= DATASET =
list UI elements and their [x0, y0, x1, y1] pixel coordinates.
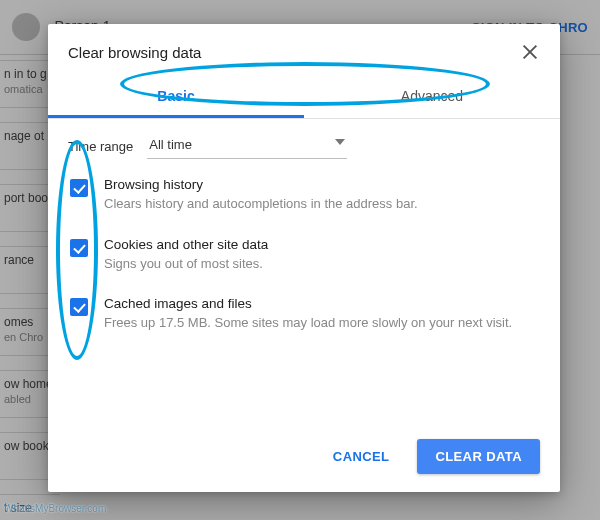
close-icon[interactable]	[520, 42, 540, 62]
time-range-label: Time range	[68, 139, 133, 154]
option-subtitle: Signs you out of most sites.	[104, 255, 268, 273]
cancel-button[interactable]: CANCEL	[315, 439, 408, 474]
time-range-value: All time	[149, 137, 192, 152]
checkbox-cookies[interactable]	[70, 239, 88, 257]
tabs: Basic Advanced	[48, 76, 560, 118]
watermark: WhatIsMyBrowser.com	[4, 503, 106, 514]
option-cache: Cached images and files Frees up 17.5 MB…	[70, 296, 540, 332]
option-browsing-history: Browsing history Clears history and auto…	[70, 177, 540, 213]
option-cookies: Cookies and other site data Signs you ou…	[70, 237, 540, 273]
chevron-down-icon	[335, 139, 345, 145]
checkbox-browsing-history[interactable]	[70, 179, 88, 197]
clear-data-button[interactable]: CLEAR DATA	[417, 439, 540, 474]
tab-underline	[48, 115, 304, 118]
option-title: Cookies and other site data	[104, 237, 268, 252]
checkbox-cache[interactable]	[70, 298, 88, 316]
time-range-select[interactable]: All time	[147, 133, 347, 159]
dialog-title: Clear browsing data	[68, 44, 201, 61]
option-title: Browsing history	[104, 177, 418, 192]
tab-advanced[interactable]: Advanced	[304, 76, 560, 118]
option-subtitle: Frees up 17.5 MB. Some sites may load mo…	[104, 314, 512, 332]
clear-browsing-data-dialog: Clear browsing data Basic Advanced Time …	[48, 24, 560, 492]
option-subtitle: Clears history and autocompletions in th…	[104, 195, 418, 213]
option-title: Cached images and files	[104, 296, 512, 311]
tab-basic[interactable]: Basic	[48, 76, 304, 118]
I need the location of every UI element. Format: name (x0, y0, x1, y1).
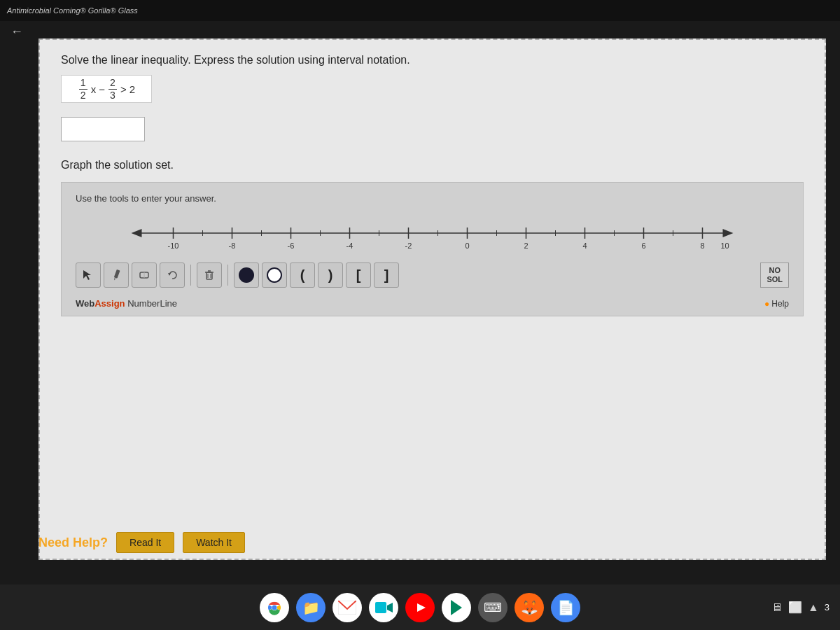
help-text: Help (771, 299, 789, 309)
svg-rect-49 (375, 602, 386, 613)
right-paren-button[interactable]: ) (318, 262, 343, 288)
help-link[interactable]: ● Help (764, 299, 789, 309)
taskbar-meet-icon[interactable] (369, 593, 398, 622)
brand-text: Antimicrobial Corning® Gorilla® Glass (7, 6, 138, 15)
closed-point-button[interactable] (234, 262, 259, 288)
select-tool-button[interactable] (76, 262, 101, 288)
wifi-icon: ▲ (808, 601, 819, 614)
fraction-twothirds: 2 3 (108, 77, 117, 102)
taskbar-play-icon[interactable] (442, 593, 471, 622)
graph-label: Graph the solution set. (61, 159, 804, 172)
equation-display: 1 2 x − 2 3 > 2 (61, 75, 152, 103)
taskbar-firefox-icon[interactable]: 🦊 (514, 593, 544, 622)
numberline-wrapper[interactable]: -10 -8 -6 -4 -2 (76, 212, 789, 254)
help-icon: ● (764, 299, 769, 309)
trash-tool-button[interactable] (197, 262, 222, 288)
svg-marker-50 (387, 603, 393, 612)
taskbar: 📁 ⌨ 🦊 📄 🖥 (0, 584, 840, 630)
equation-x: x − (91, 83, 105, 95)
svg-text:-6: -6 (288, 241, 295, 250)
taskbar-files-icon[interactable]: 📁 (296, 593, 326, 622)
undo-tool-button[interactable] (160, 262, 185, 288)
taskbar-youtube-icon[interactable] (405, 593, 435, 622)
svg-marker-35 (113, 279, 115, 281)
open-point-icon (267, 267, 282, 283)
svg-text:-8: -8 (229, 241, 236, 250)
problem-title: Solve the linear inequality. Express the… (61, 54, 804, 66)
eraser-tool-button[interactable] (132, 262, 157, 288)
svg-marker-33 (83, 270, 91, 280)
svg-point-47 (272, 605, 277, 610)
svg-text:10: 10 (720, 241, 729, 250)
svg-text:4: 4 (582, 241, 587, 250)
no-sol-container: NOSOL (760, 262, 789, 288)
numberline-label-text: NumberLine (127, 298, 177, 309)
assign-text: Assign (94, 298, 125, 309)
back-arrow-button[interactable]: ← (10, 24, 23, 39)
tool-instruction: Use the tools to enter your answer. (76, 193, 789, 204)
left-paren-button[interactable]: ( (290, 262, 315, 288)
taskbar-gmail-icon[interactable] (332, 593, 362, 622)
toolbar: ( ) [ ] NOSOL (76, 262, 789, 288)
toolbar-separator-2 (227, 265, 228, 286)
svg-text:6: 6 (641, 241, 645, 250)
no-solution-button[interactable]: NOSOL (760, 262, 789, 288)
top-bar: Antimicrobial Corning® Gorilla® Glass (0, 0, 840, 21)
main-content: Solve the linear inequality. Express the… (38, 38, 826, 560)
system-tray: 🖥 ⬜ ▲ 3 (771, 601, 830, 614)
svg-text:-4: -4 (346, 241, 354, 250)
open-point-button[interactable] (262, 262, 287, 288)
svg-marker-38 (168, 273, 171, 276)
svg-text:8: 8 (700, 241, 704, 250)
need-help-label: Need Help? (38, 536, 108, 550)
screen-icon[interactable]: 🖥 (771, 601, 783, 614)
svg-text:0: 0 (465, 241, 469, 250)
svg-rect-39 (206, 272, 212, 279)
fraction-half: 1 2 (79, 77, 88, 102)
svg-marker-1 (132, 229, 142, 237)
svg-text:2: 2 (524, 241, 528, 250)
right-bracket-button[interactable]: ] (374, 262, 399, 288)
svg-text:-2: -2 (405, 241, 412, 250)
webassign-logo: WebAssign NumberLine (76, 298, 177, 309)
web-text: Web (76, 298, 94, 309)
svg-rect-34 (114, 270, 120, 279)
window-icon[interactable]: ⬜ (788, 601, 802, 614)
taskbar-chrome-icon[interactable] (260, 593, 289, 622)
numberline-container: Use the tools to enter your answer. -10 … (61, 182, 804, 316)
numberline-svg[interactable]: -10 -8 -6 -4 -2 (76, 212, 789, 254)
svg-marker-2 (723, 229, 734, 237)
closed-point-icon (239, 267, 254, 283)
read-it-button[interactable]: Read It (116, 532, 174, 553)
toolbar-separator-1 (190, 265, 191, 286)
equation-gt: > 2 (120, 83, 135, 95)
clock-display: 3 (825, 602, 830, 612)
need-help-section: Need Help? Read It Watch It (38, 532, 245, 553)
left-bracket-button[interactable]: [ (346, 262, 371, 288)
svg-marker-53 (451, 600, 462, 615)
webassign-footer: WebAssign NumberLine ● Help (76, 295, 789, 309)
taskbar-settings-icon[interactable]: ⌨ (478, 593, 507, 622)
answer-input-box[interactable] (61, 117, 145, 141)
watch-it-button[interactable]: Watch It (183, 532, 245, 553)
taskbar-docs-icon[interactable]: 📄 (551, 593, 580, 622)
pencil-tool-button[interactable] (104, 262, 129, 288)
svg-text:-10: -10 (168, 241, 179, 250)
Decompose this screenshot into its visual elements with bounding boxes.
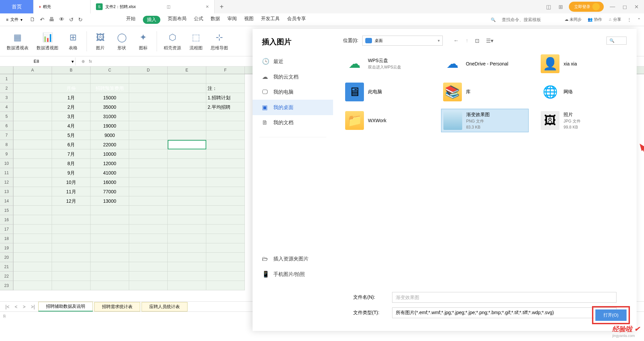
cell[interactable] bbox=[129, 102, 168, 112]
menu-start[interactable]: 开始 bbox=[126, 16, 136, 24]
cell[interactable] bbox=[168, 121, 206, 131]
mode-icon[interactable]: ⎘ bbox=[3, 314, 6, 319]
login-button[interactable]: 立即登录 bbox=[569, 2, 604, 12]
cell[interactable] bbox=[168, 262, 206, 272]
minimize-icon[interactable]: — bbox=[608, 4, 616, 10]
cell[interactable] bbox=[206, 272, 245, 281]
cell[interactable] bbox=[168, 187, 206, 196]
cell[interactable] bbox=[13, 281, 52, 290]
row-header[interactable]: 10 bbox=[0, 159, 13, 168]
row-header[interactable]: 1 bbox=[0, 74, 13, 84]
cell[interactable] bbox=[206, 196, 245, 206]
menu-layout[interactable]: 页面布局 bbox=[168, 16, 186, 24]
cell[interactable]: 13000 bbox=[91, 196, 129, 206]
cell[interactable] bbox=[206, 225, 245, 234]
maximize-icon[interactable]: ◻ bbox=[621, 4, 628, 10]
col-header[interactable]: B bbox=[52, 66, 91, 74]
cell[interactable] bbox=[168, 140, 206, 149]
menu-dev[interactable]: 开发工具 bbox=[261, 16, 280, 24]
row-header[interactable]: 3 bbox=[0, 93, 13, 102]
menu-view[interactable]: 视图 bbox=[244, 16, 254, 24]
file-item-library[interactable]: 📚库 bbox=[441, 81, 529, 103]
cell[interactable] bbox=[13, 196, 52, 206]
cell[interactable]: 11月 bbox=[52, 187, 91, 196]
cell[interactable]: 5月 bbox=[52, 131, 91, 140]
cell[interactable] bbox=[168, 102, 206, 112]
cell[interactable]: 12000 bbox=[91, 159, 129, 168]
cell[interactable]: 16000 bbox=[91, 178, 129, 187]
cell[interactable] bbox=[206, 121, 245, 131]
cell[interactable] bbox=[206, 187, 245, 196]
ribbon-picture[interactable]: 🖼图片 bbox=[91, 32, 110, 51]
sidebar-pc[interactable]: 🖵我的电脑 bbox=[253, 85, 333, 100]
file-item-gradient[interactable]: 渐变效果图PNG 文件83.3 KB bbox=[441, 109, 529, 132]
row-header[interactable]: 4 bbox=[0, 102, 13, 112]
row-header[interactable]: 9 bbox=[0, 149, 13, 159]
collab-icon[interactable]: 👥 协作 bbox=[588, 17, 602, 22]
cell[interactable] bbox=[91, 74, 129, 84]
sheet-tab[interactable]: 招聘需求统计表 bbox=[94, 302, 140, 311]
file-item-wxwork[interactable]: 📁WXWork bbox=[343, 109, 431, 132]
redo-icon[interactable]: ↻ bbox=[78, 16, 83, 23]
row-header[interactable]: 2 bbox=[0, 84, 13, 93]
sidebar-docs[interactable]: 🗎我的文档 bbox=[253, 115, 333, 130]
cell[interactable]: 19000 bbox=[91, 121, 129, 131]
preview-icon[interactable]: 👁 bbox=[59, 16, 64, 23]
row-header[interactable]: 15 bbox=[0, 206, 13, 215]
cell[interactable] bbox=[52, 225, 91, 234]
row-header[interactable]: 7 bbox=[0, 131, 13, 140]
cell[interactable]: 7月 bbox=[52, 149, 91, 159]
cell[interactable] bbox=[129, 196, 168, 206]
row-header[interactable]: 22 bbox=[0, 272, 13, 281]
cell[interactable] bbox=[168, 272, 206, 281]
cell[interactable] bbox=[129, 243, 168, 253]
sheet-tab[interactable]: 应聘人员统计表 bbox=[142, 302, 187, 311]
cell[interactable] bbox=[129, 168, 168, 178]
cell[interactable] bbox=[52, 272, 91, 281]
up-icon[interactable]: ↑ bbox=[466, 38, 468, 44]
menu-review[interactable]: 审阅 bbox=[227, 16, 237, 24]
ribbon-table[interactable]: ⊞表格 bbox=[64, 32, 83, 51]
file-item-user[interactable]: 👤xia xia bbox=[539, 52, 627, 75]
cell[interactable] bbox=[52, 253, 91, 262]
cell[interactable] bbox=[129, 74, 168, 84]
cell[interactable] bbox=[129, 131, 168, 140]
cell[interactable] bbox=[168, 74, 206, 84]
menu-data[interactable]: 数据 bbox=[211, 16, 220, 24]
menu-formula[interactable]: 公式 bbox=[194, 16, 203, 24]
cell[interactable] bbox=[206, 234, 245, 243]
cell[interactable] bbox=[206, 215, 245, 225]
cell[interactable]: 4月 bbox=[52, 121, 91, 131]
search-button[interactable]: 🔍 bbox=[606, 37, 627, 45]
cell[interactable]: 8月 bbox=[52, 159, 91, 168]
col-header[interactable]: E bbox=[168, 66, 206, 74]
cell[interactable] bbox=[91, 206, 129, 215]
row-header[interactable]: 18 bbox=[0, 234, 13, 243]
back-icon[interactable]: ← bbox=[453, 38, 459, 44]
window-close-icon[interactable]: ✕ bbox=[633, 4, 640, 10]
cell[interactable] bbox=[52, 74, 91, 84]
cell[interactable] bbox=[206, 140, 245, 149]
close-icon[interactable]: ✕ bbox=[206, 4, 209, 9]
menu-vip[interactable]: 会员专享 bbox=[287, 16, 306, 24]
sidebar-resource[interactable]: 🗁插入资源夹图片 bbox=[253, 251, 333, 266]
search-icon[interactable]: 🔍 bbox=[491, 17, 496, 22]
new-folder-icon[interactable]: ⊡ bbox=[475, 38, 479, 44]
cell[interactable]: 6月 bbox=[52, 140, 91, 149]
sync-icon[interactable]: ☁ 未同步 bbox=[565, 17, 582, 22]
cell[interactable] bbox=[168, 281, 206, 290]
cell[interactable]: 41000 bbox=[91, 168, 129, 178]
tab-docer[interactable]: ♦ 稻壳 bbox=[34, 0, 91, 13]
cell[interactable] bbox=[129, 121, 168, 131]
cell[interactable] bbox=[129, 93, 168, 102]
row-header[interactable]: 23 bbox=[0, 281, 13, 290]
share-icon[interactable]: ⛬ 分享 bbox=[608, 17, 621, 22]
cell[interactable] bbox=[206, 206, 245, 215]
cell[interactable] bbox=[168, 196, 206, 206]
cell[interactable] bbox=[91, 243, 129, 253]
sheet-tab[interactable]: 招聘辅助数据及说明 bbox=[38, 302, 93, 311]
fx-label[interactable]: fx bbox=[89, 59, 92, 64]
name-box[interactable]: ▾ bbox=[0, 57, 75, 65]
filetype-input[interactable] bbox=[392, 307, 616, 318]
layout-icon[interactable]: ◫ bbox=[545, 4, 552, 10]
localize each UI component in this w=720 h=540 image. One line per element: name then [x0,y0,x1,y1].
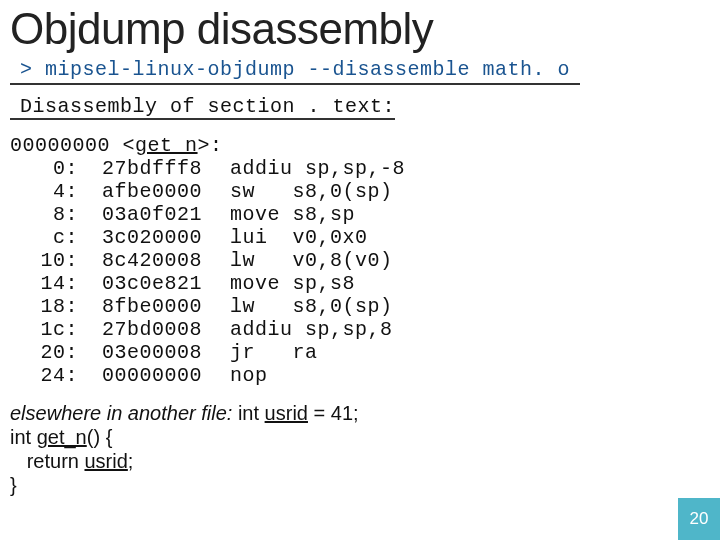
asm-row: 20:03e00008jr ra [10,341,720,364]
asm-row: 1c:27bd0008addiu sp,sp,8 [10,318,720,341]
slide-title: Objdump disassembly [0,0,720,56]
section-header: Disassembly of section . text: [10,95,395,120]
fn-getn: get_n [37,426,87,448]
asm-row: 0:27bdfff8addiu sp,sp,-8 [10,157,720,180]
elsewhere-note: elsewhere in another file: int usrid = 4… [0,387,720,497]
page-number: 20 [678,498,720,540]
symbol-open: < [110,134,135,157]
asm-row: 24:00000000nop [10,364,720,387]
var-usrid: usrid [265,402,308,424]
asm-row: 18:8fbe0000lw s8,0(sp) [10,295,720,318]
disassembly-block: 00000000 <get_n>: 0:27bdfff8addiu sp,sp,… [0,134,720,387]
asm-row: 14:03c0e821move sp,s8 [10,272,720,295]
command-line: > mipsel-linux-objdump --disassemble mat… [10,56,580,85]
symbol-name: get_n [135,134,198,157]
symbol-addr: 00000000 [10,134,110,157]
elsewhere-intro: elsewhere in another file: [10,402,232,424]
asm-row: c:3c020000lui v0,0x0 [10,226,720,249]
asm-row: 4:afbe0000sw s8,0(sp) [10,180,720,203]
asm-row: 8:03a0f021move s8,sp [10,203,720,226]
asm-row: 10:8c420008lw v0,8(v0) [10,249,720,272]
symbol-line: 00000000 <get_n>: [10,134,720,157]
symbol-close: >: [198,134,223,157]
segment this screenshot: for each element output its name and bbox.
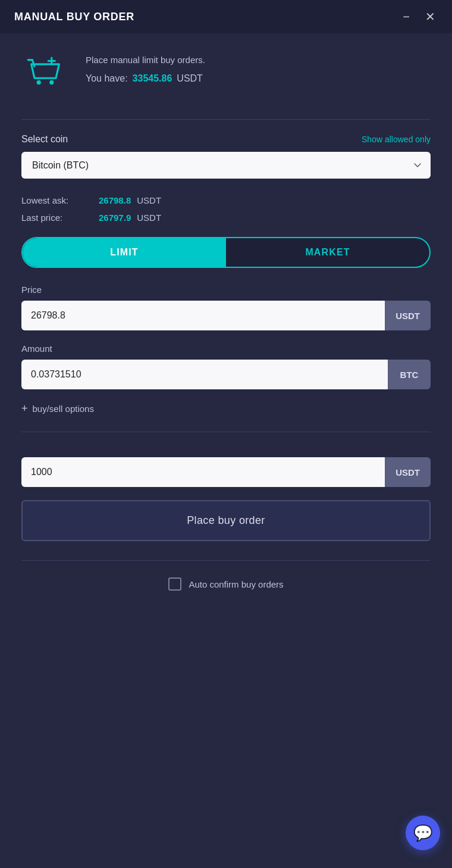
total-suffix: USDT (385, 457, 431, 487)
price-input-group: USDT (21, 301, 431, 330)
last-price-label: Last price: (21, 213, 93, 223)
total-input-group: USDT (21, 457, 431, 487)
divider-1 (21, 119, 431, 120)
you-have-label: You have: (86, 73, 128, 84)
options-toggle-label: buy/sell options (33, 404, 94, 414)
lowest-ask-label: Lowest ask: (21, 195, 93, 205)
price-field-label: Price (21, 285, 431, 295)
title-bar-controls: − ✕ (400, 10, 438, 24)
main-window: MANUAL BUY ORDER − ✕ (0, 0, 452, 868)
last-price-row: Last price: 26797.9 USDT (21, 213, 431, 223)
last-price-currency: USDT (137, 213, 161, 223)
svg-point-1 (49, 80, 54, 85)
you-have-row: You have: 33545.86 USDT (86, 73, 205, 84)
price-info: Lowest ask: 26798.8 USDT Last price: 267… (21, 195, 431, 223)
header-text: Place manual limit buy orders. You have:… (86, 50, 205, 84)
auto-confirm-checkbox[interactable] (168, 577, 181, 591)
amount-field-label: Amount (21, 344, 431, 354)
header-description: Place manual limit buy orders. (86, 55, 205, 65)
order-type-toggle: LIMIT MARKET (21, 237, 431, 268)
coin-select-label: Select coin (21, 134, 68, 145)
lowest-ask-currency: USDT (137, 195, 161, 205)
buy-sell-options-toggle[interactable]: + buy/sell options (21, 402, 431, 415)
options-plus-icon: + (21, 402, 28, 415)
minimize-button[interactable]: − (400, 10, 412, 24)
price-input[interactable] (21, 301, 385, 330)
market-button[interactable]: MARKET (226, 238, 429, 267)
title-bar: MANUAL BUY ORDER − ✕ (0, 0, 452, 33)
content-area: Place manual limit buy orders. You have:… (0, 33, 452, 868)
coin-select-dropdown[interactable]: Bitcoin (BTC) Ethereum (ETH) Litecoin (L… (21, 152, 431, 179)
amount-suffix: BTC (388, 360, 431, 389)
close-button[interactable]: ✕ (423, 10, 438, 24)
header-section: Place manual limit buy orders. You have:… (21, 50, 431, 98)
place-buy-order-button[interactable]: Place buy order (21, 500, 431, 541)
chat-icon: 💬 (413, 824, 432, 842)
cart-icon (24, 52, 67, 95)
coin-select-header: Select coin Show allowed only (21, 134, 431, 145)
amount-input-group: BTC (21, 360, 431, 389)
lowest-ask-value: 26798.8 (99, 195, 131, 205)
total-input[interactable] (21, 457, 385, 487)
chat-button[interactable]: 💬 (406, 816, 440, 850)
auto-confirm-label: Auto confirm buy orders (189, 579, 283, 589)
price-suffix: USDT (385, 301, 431, 330)
last-price-value: 26797.9 (99, 213, 131, 223)
lowest-ask-row: Lowest ask: 26798.8 USDT (21, 195, 431, 205)
you-have-currency: USDT (177, 73, 203, 84)
auto-confirm-row: Auto confirm buy orders (21, 577, 431, 591)
amount-input[interactable] (21, 360, 388, 389)
divider-2 (21, 432, 431, 432)
divider-3 (21, 560, 431, 561)
limit-button[interactable]: LIMIT (23, 238, 226, 267)
cart-icon-wrap (21, 50, 69, 98)
svg-point-0 (37, 80, 41, 85)
you-have-amount: 33545.86 (133, 73, 172, 84)
window-title: MANUAL BUY ORDER (14, 11, 134, 23)
show-allowed-link[interactable]: Show allowed only (362, 135, 431, 144)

= WHAT YOU WILL DO =
From the material above, copy every line where the word "container" is found.

= SOLUTION FOR THIS TASK =
no-sol-container: NOSOL (760, 262, 789, 288)
numberline-container: Use the tools to enter your answer. -10 … (61, 182, 804, 316)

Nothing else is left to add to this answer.